"Art should have a vital connection with live issues," Ananya Chatterjea once said, describing her activist approach to art. A trained classical dancer from Calcutta who now explores the roles of women through more contemporary modes of expression, Dr. Chatterjea will discuss her personal journey as a dancer, choreographer and activist in a lecture-demonstration on Wednesday, May 16 at 3:30pm in Kresge Little Theater.
In her presentation, "Dancing Through Disruptions: Notions of 'Classical Antiquity,' Postcolonial Fractures, and Complex Footwork," Dr. Chatterjea will discuss her struggle to work through inherited legacies, western-style modernity, and interactions with the lure of 'westernized' glamour.
"We do come across criticism that we are washing dirty linen in public when we portray current South Asian women issues in the US," Dr. Chatterjea said in an interview with the Hindu, India's national newspaper. "But women's resistance forms a large part of the forgotten history of South Asia. I seek to throw light on that as well. Good or bad, it is my history too. I love it. I own it."

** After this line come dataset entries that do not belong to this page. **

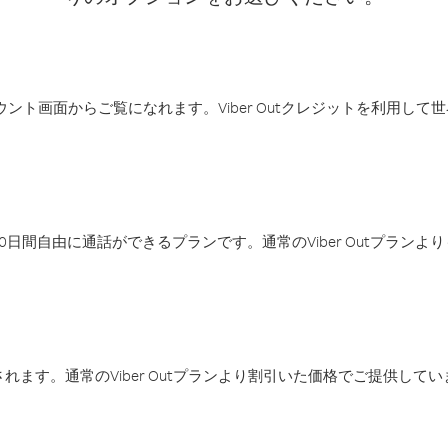
アカウント画面からご覧になれます。Viber Outクレジットを利用し
日間自由に通話ができるプランです。通常のViber Outプラン
ます。通常のViber Outプランより割引いた価格でご提供してい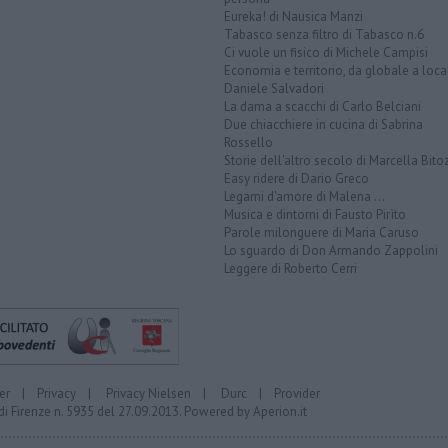
Eureka! di Nausica Manzi
Tabasco senza filtro di Tabasco n.6
Ci vuole un fisico di Michele Campisi
Economia e territorio, da globale a loca
Daniele Salvadori
La dama a scacchi di Carlo Belciani
Due chiacchiere in cucina di Sabrina
Rossello
Storie dell'altro secolo di Marcella Bito
Easy ridere di Dario Greco
Legami d'amore di Malena ...
Musica e dintorni di Fausto Pirìto
Parole milonguere di Maria Caruso
Lo sguardo di Don Armando Zappolini
Leggere di Roberto Cerri
er
|
Privacy
|
Privacy Nielsen
|
Durc
|
Provider
di Firenze n. 5935 del 27.09.2013. Powered by
Aperion.it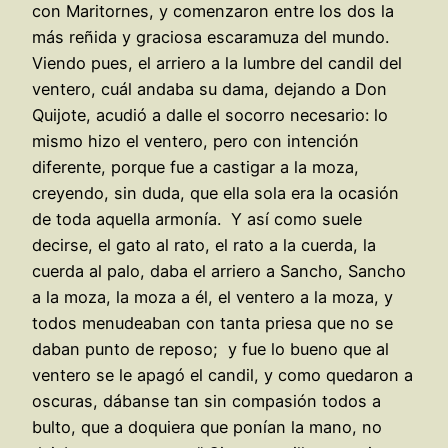
con Maritornes, y comenzaron entre los dos la
más reñida y graciosa escaramuza del mundo.
Viendo pues, el arriero a la lumbre del candil del
ventero, cuál andaba su dama, dejando a Don
Quijote, acudió a dalle el socorro necesario: lo
mismo hizo el ventero, pero con intención
diferente, porque fue a castigar a la moza,
creyendo, sin duda, que ella sola era la ocasión
de toda aquella armonía. Y así como suele
decirse, el gato al rato, el rato a la cuerda, la
cuerda al palo, daba el arriero a Sancho, Sancho
a la moza, la moza a él, el ventero a la moza, y
todos menudeaban con tanta priesa que no se
daban punto de reposo; y fue lo bueno que al
ventero se le apagó el candil, y como quedaron a
oscuras, dábanse tan sin compasión todos a
bulto, que a doquiera que ponían la mano, no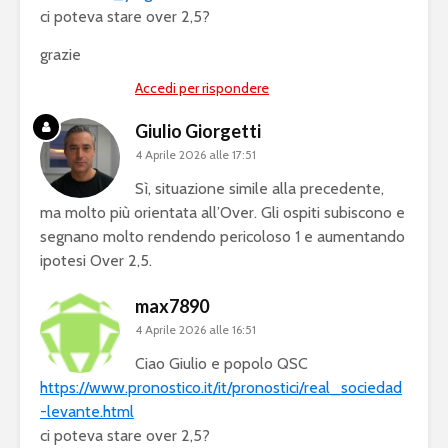
ci poteva stare over 2,5?
grazie
Accedi per rispondere
Giulio Giorgetti
4 Aprile 2026 alle 17:51
Sì, situazione simile alla precedente,
ma molto più orientata all’Over. Gli ospiti subiscono e
segnano molto rendendo pericoloso 1 e aumentando
ipotesi Over 2,5.
max7890
4 Aprile 2026 alle 16:51
Ciao Giulio e popolo QSC
https://www.pronostico.it/it/pronostici/real_sociedad
-levante.html
ci poteva stare over 2,5?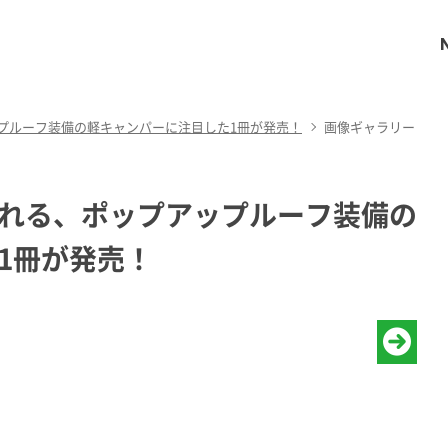
プルーフ装備の軽キャンパーに注目した1冊が発売！
画像ギャラリー
れる、ポップアップルーフ装備の
1冊が発売！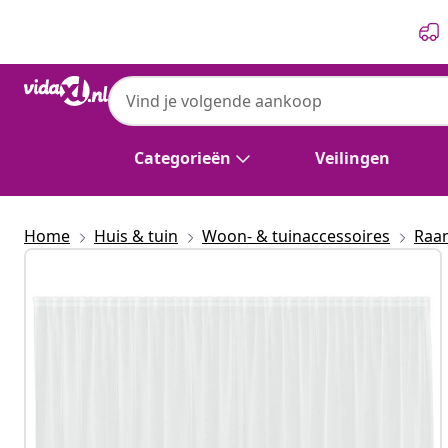
Vorige
Volgende
Categorieën
Veilingen
Home
Huis & tuin
Woon- & tuinaccessoires
Raa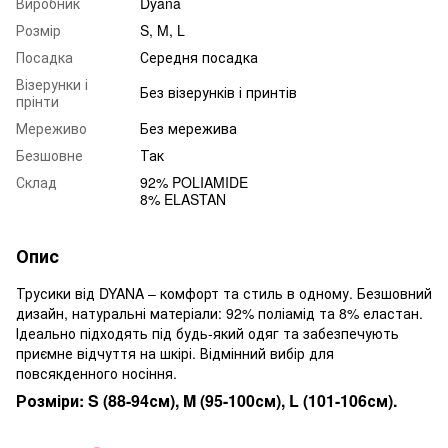
Виробник
Dyana
Розмір
S, M, L
Посадка
Середня посадка
Візерунки і
Без візерунків і принтів
прінти
Мереживо
Без мережива
Безшовне
Так
Склад
92% POLIAMIDE
8% ELASTAN
Опис
Трусики від DYANA – комфорт та стиль в одному. Безшовний
дизайн, натуральні матеріали: 92% поліамід та 8% еластан.
Ідеально підходять під будь-який одяг та забезпечують
приємне відчуття на шкірі. Відмінний вибір для
повсякденного носіння.
Розміри: S (88-94см), M (95-100см), L (101-106см).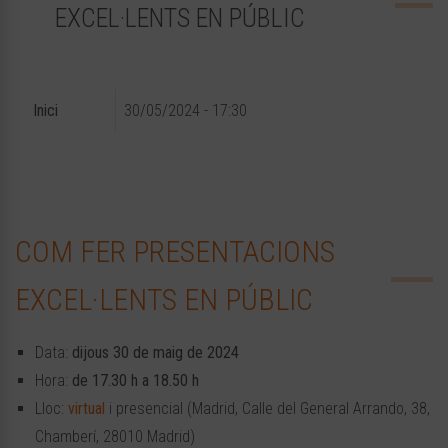
EXCEL·LENTS EN PÚBLIC
Inici
30/05/2024 - 17:30
COM FER PRESENTACIONS
EXCEL·LENTS EN PÚBLIC
Data:
dijous 30 de maig de 2024
Hora:
de 17.30 h a 18.50 h
Lloc:
virtual
i presencial (Madrid, Calle del General Arrando, 38,
Chamberí, 28010 Madrid)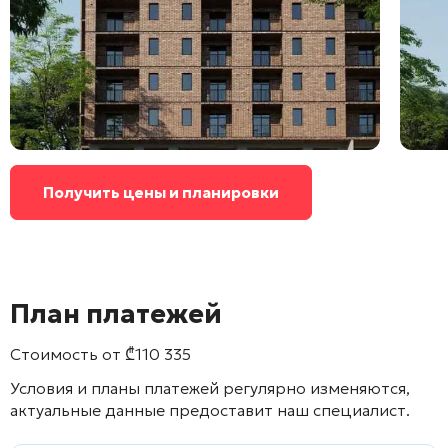
Получить цены и планировки
План платежей
Стоимость от
₾
110 335
Условия и планы платежей регулярно изменяются,
актуальные данные предоставит наш специалист.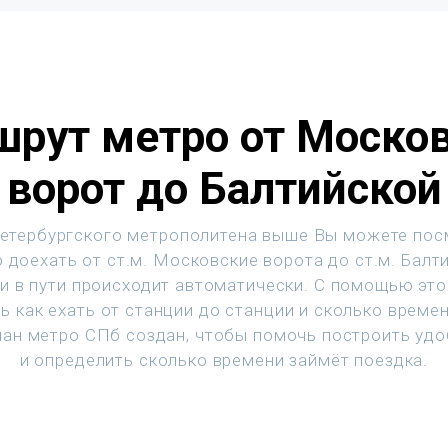
рут метро от Моско
ворот до Балтийской
етербургского метрополитена выше Вы можете пос
 доехать от ст.м. Московские ворота до ст.м. Балт
и в пути происходит автоматически. С помощью эт
ь как ехать от станции до станции и сколько времен
ан метро СПб создан, чтобы помочь построить уд
и определить сколько времени займёт поездка.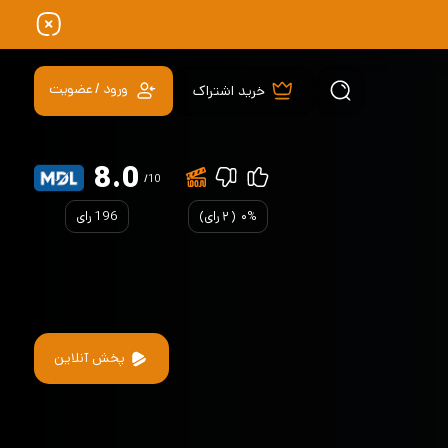
ورود / عضویت
خرید اشتراک
8.0
/10
۰%
(
۲
رای)
196 رای
پخش آنلاین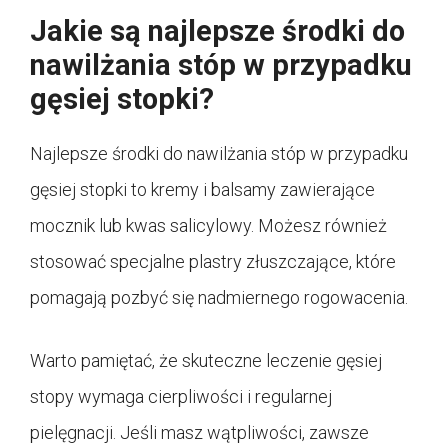
Jakie są najlepsze środki do
nawilżania stóp w przypadku
gęsiej stopki?
Najlepsze środki do nawilżania stóp w przypadku
gęsiej stopki to kremy i balsamy zawierające
mocznik lub kwas salicylowy. Możesz również
stosować specjalne plastry złuszczające, które
pomagają pozbyć się nadmiernego rogowacenia.
Warto pamiętać, że skuteczne leczenie gęsiej
stopy wymaga cierpliwości i regularnej
pielęgnacji. Jeśli masz wątpliwości, zawsze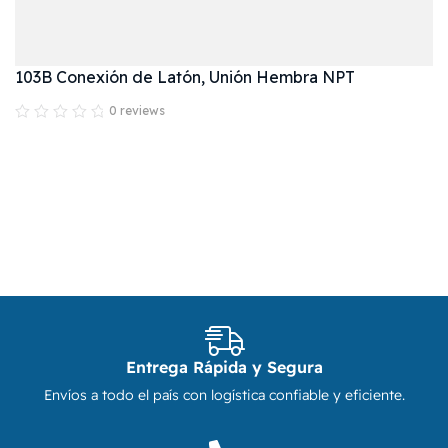
103B Conexión de Latón, Unión Hembra NPT
0 reviews
Entrega Rápida y Segura
Envíos a todo el país con logística confiable y eficiente.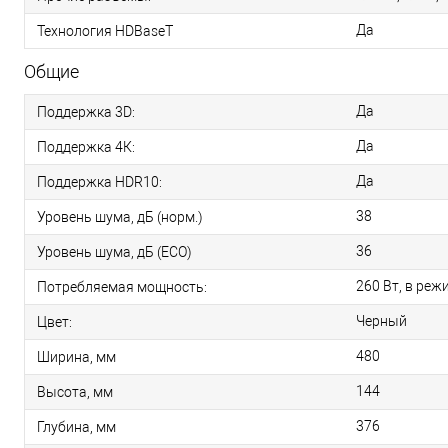
Да
Технология HDBaseT
Общие
Да
Поддержка 3D:
Да
Поддержка 4К:
Да
Поддержка HDR10:
38
Уровень шума, дБ (норм.)
36
Уровень шума, дБ (ЕСО)
260 Вт, в реж
Потребляемая мощность:
Черный
Цвет:
480
Ширина, мм
144
Высота, мм
376
Глубина, мм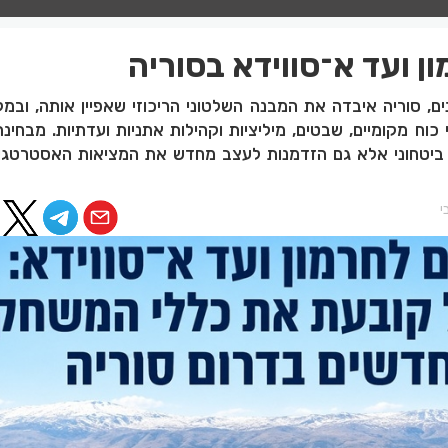
ן ועד א־סווידא בסוריה
, סוריה איבדה את המבנה השלטוני הריכוזי שאפיין אותה, ובמקו
וח מקומיים, שבטים, מיליציות וקהילות אתניות ועדתיות. מבחינ
ר ביטחוני אלא גם הזדמנות לעצב מחדש את המציאות האסטרטגי
י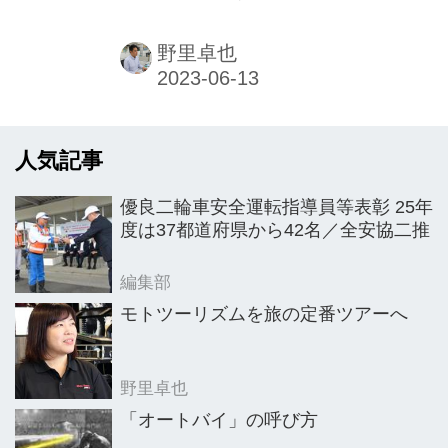
ハのファクトリーライダーとして、
1969年に全日本モトクロス250ccクラ
野里卓也
スでチャンピオンを獲得。その後、海
外のモトクロス競技にも参戦し優勝す
るなど活躍。後年にはレーシングチー
人気記事
ムを設立し、世界で活躍するライダー
を数多く輩出してきた。本稿ではマフ
優良二輪車安全運転指導員等表彰 25年
ラー事業を創業した当時を寿美子夫人
度は37都道府県から42名／全安協二推
と振り返る。
編集部
モトツーリズムを旅の定番ツアーへ
野里卓也
「オートバイ」の呼び方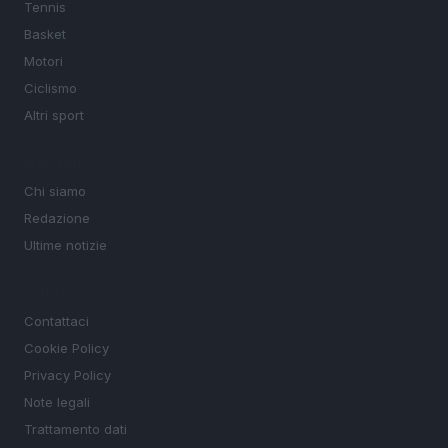
Tennis
Basket
Motori
Ciclismo
Altri sport
MAGAZINE
Chi siamo
Redazione
Ultime notizie
LEGALE
Contattaci
Cookie Policy
Privacy Policy
Note legali
Trattamento dati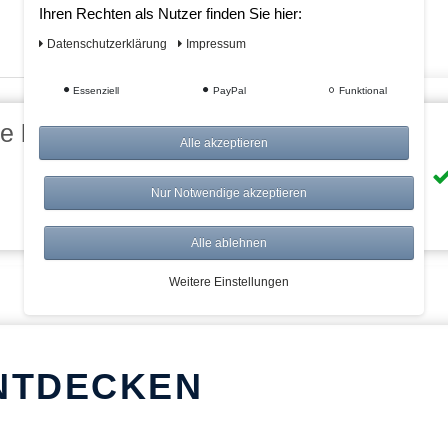
Ihren Rechten als Nutzer finden Sie hier:
Daten­schutz­erklärung
Impressum
Essenziell
PayPal
Funktional
eile bei AWWM:
Alle akzeptieren
Risikolos: 14 Tage Rückgabe
Nur Notwendige akzeptieren
Über 20.000 Artikel
Alle ablehnen
Weitere Einstellungen
NTDECKEN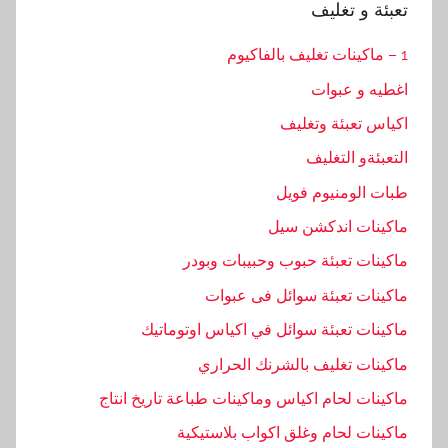
تعبئة و تغليف
1 – ماكينات تغليف بالفاكيوم
اغطيه و عبوات
اكياس تعبئة وتغليف
التعبئةو التغليف
طبات الومنيوم فويل
ماكينات اندكشن سيل
ماكينات تعبئة حبوب وحبيبات وبودر
ماكينات تعبئة سوائل فى عبوات
ماكينات تعبئة سوائل في اكياس اوتوماتيك
ماكينات تغليف بالشرنك الحراري
ماكينات لحام اكياس وماكينات طباعة تاريخ انتاج
ماكينات لحام وغلق اكواب بلاستيكية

While at MIT, Dr. Chatterjea will work on a project with Assistant Professor Thomas DeFrantz called "Remembering Our Feet: A Dance Collaboration Across Cultures." This performance project will explore affinities and differences between classic American dance (tap dance) and classical Indian dance (Kathak). Dr. Chatterjea and Mr. DeFrantz plan to perform this work at MIT in 2002.
A version of this article appeared in MIT Tech Talk on May 16, 2001.